California has two levels of phlebotomy licensure:
- Certified Phlebotomy Technician I (CPT I) – authorized to perform skin puncture and venipuncture blood collection.
- Certified Phlebotomy Technician II (CPT II) – authorized to perform skin puncture, venipuncture, and arterial puncture blood collection.

California introduced phlebotomy licensure after an on-the-job trained phlebotomist at a Palo Alto phlebotomy draw station for SmithKline Beecham Clinical Laboratory (SBCL) was found to be re-using needles, sometimes after washing them with diluted hydrogen peroxide, in an effort to save supplies and run a cost-efficient lab. The phlebotomist was also accused of mislabeling blood to cover-up mistakes, of reusing the same pipette for both blood and urine samples and of rarely wearing rubber gloves while working. The laboratory conducted an internal review of its phlebotomy practices at its 800 sites across the United States and found no deficiencies. The California Department of Public Health (CDPH) advised the approximately 3600 impacted patients whom had their blood drawn at the clinic to get HIV and Hepatitis testing as well as counseling. A subsequent study found a low risk of infection from the re-used needles due to the low infection prevalence in Palo Alto.

=== Connecticut ===
In 2005, a bill was introduced requiring 80 hours of training and certification of phlebotomists, but was not passed.
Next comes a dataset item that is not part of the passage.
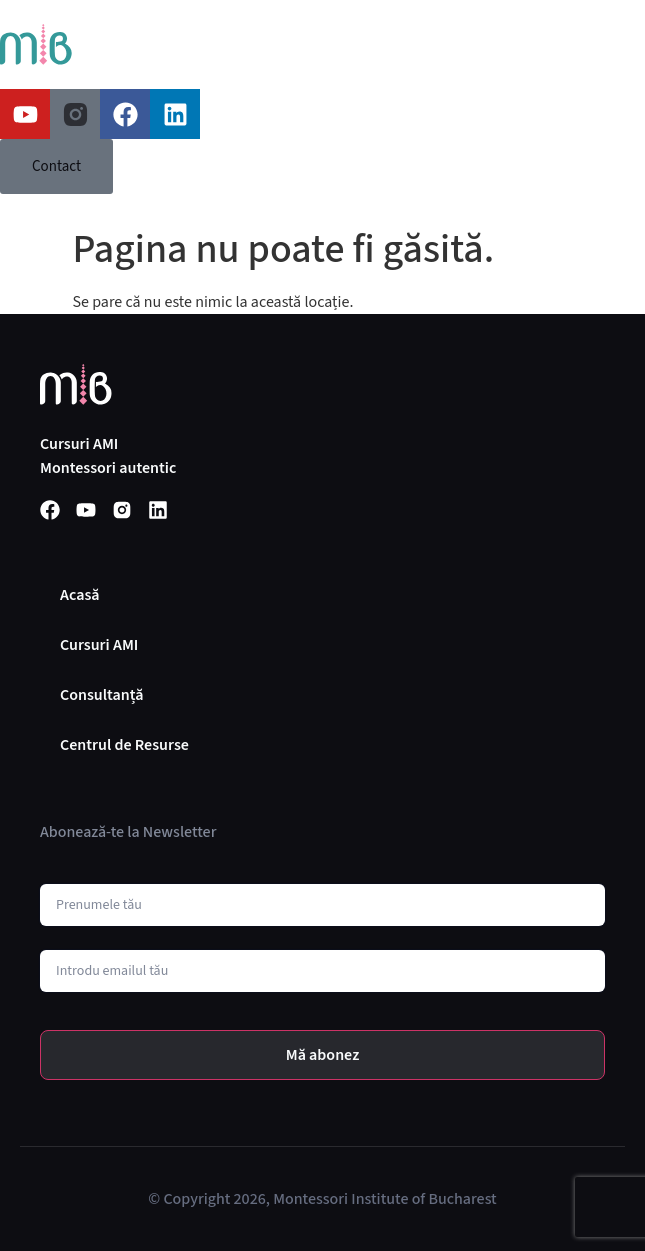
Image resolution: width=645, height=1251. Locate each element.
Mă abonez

=== District of Columbia ===
In 2014, DC passed Law 20-272, Clinical Laboratory Practitioners Amendment Act of 2014 which established a registration board for phlebotomists.

=== Illinois ===
Phlebotomists are not licensed in Illinois but must have a high school diploma and have completed a training program to practice. Certification is not required and phlebotomists do not fall under the Illinois Clinical Laboratory Act.

In 2020, Illinois passed a bill requiring the Illinois Department of Public Health to triannually develop training materials for drawing blood from children and adults with intellectual and developmental disabilities and for facilities to ensure the training is incorporated for phlebotomists.

There have been bills to introduce phlebotomy licensure in Illinois, but have been unsuccessful.

=== Kentucky ===
In 2005, a bill was introduced that would require 80 hours of didactic and practical training, plus 50 hours of clinical training, and certification as a phlebotomy technician for phlebotomy, that did not pass.

=== Massachusetts ===
In 2007, a bill (HR 312) was introduced to establish a board of registration of phlebotomists, but did not pass.

=== Missouri ===
In 2008, a bill to license medical technologists and phlebotomists was introduced, but did not pass.

===North Carolina===
North Carolina does not have any additional state requirements for phlebotomy.

=== West Virginia ===
In 1999, a bill was introduced that would require phlebotomists be certified, but it died in committee.